Hi F4UDOA,
>How would you calculate that?
If you've got performance curves for a given data point, you just have to assume a reasonable propeller efficiency and then can extrapolate the data for another point in the envelope.
>That is exactly what I thought except I can't figure out why the top speed is the same when you have such a huge increase(200HP) in available HP.
The two capped pylons seem to eat up 200 HP of shaft power at top speed. If the Aces High F4U-4 is faster at the same climb than the NAVAIR F4U-4, one might guess it doesn't have the pylons.

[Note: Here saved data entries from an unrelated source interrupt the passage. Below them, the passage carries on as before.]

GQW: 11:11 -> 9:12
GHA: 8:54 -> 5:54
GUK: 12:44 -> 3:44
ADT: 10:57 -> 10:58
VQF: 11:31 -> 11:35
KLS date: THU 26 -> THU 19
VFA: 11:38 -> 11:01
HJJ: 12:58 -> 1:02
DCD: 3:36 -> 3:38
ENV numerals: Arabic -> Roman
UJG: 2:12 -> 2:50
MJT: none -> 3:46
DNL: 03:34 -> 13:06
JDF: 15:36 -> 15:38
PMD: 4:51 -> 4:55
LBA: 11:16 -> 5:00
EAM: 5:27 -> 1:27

However, the inconsistency between Aces High and NAVAIR is bigger than that. The shape of the climb graph indeed looks more like 2400 HP graph, so the lower climb rate would suggest a heavier aircraft. With 2400 HP and no pylons, you'd get the same top speed as with 2600 HP and the pylons in place. Still, you'd need a 14000 lbs Corsair to get the climb rate at 2400 HP down to Aces High level is you're using the NAVAIR document as a basis, and this seems a bit much.

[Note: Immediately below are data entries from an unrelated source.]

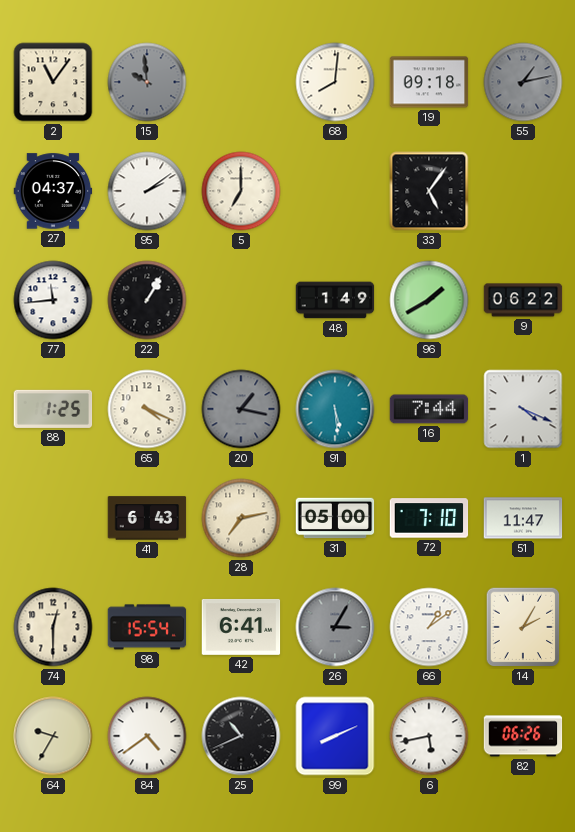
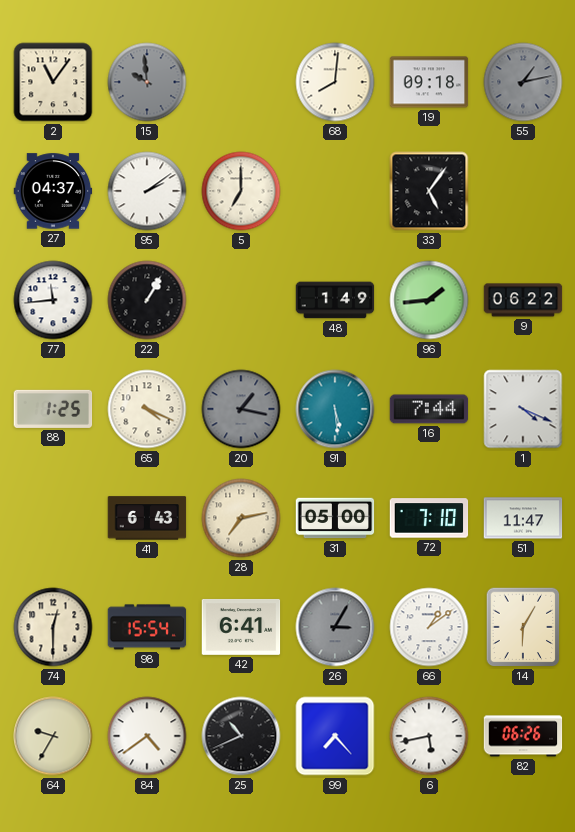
96: 1:40 -> 1:44
14: 2:05 -> 6:05
99: 8:11 -> 7:23
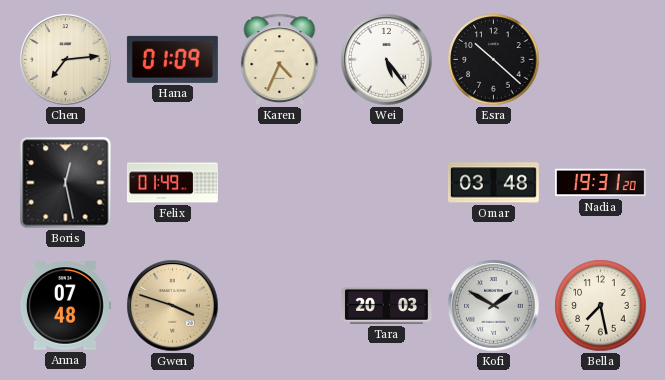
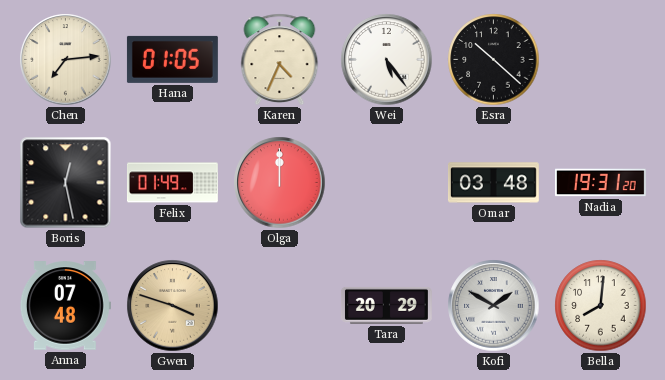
Hana: 01:09 -> 01:05
Olga: none -> 12:00
Tara: 20:03 -> 20:29
Bella: 7:28 -> 8:01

>I have two other F4U charts showing climb at 60" MAP with climbs of 4,000FPM to 4,400FPM at sea level. But they all show the same top speed as the NAVAIR chart.
60" Hg should be equivalent to the 2400 HP I mentioned, so these planes probably didn't have the pylons either.
Another consideration would be that the Aces High F4U-4 could have a different propeller than the NAVAIR F4U-4 that gives less climb power, but more top-speed power. (That would imply the Aces High F4U-4 has the pylons, too.) The difference might be a bit too large to explained this way, though.
The NAVAIR document gives the propeller as 6501A-0 - do you know of any other propeller types used with the F4U-4?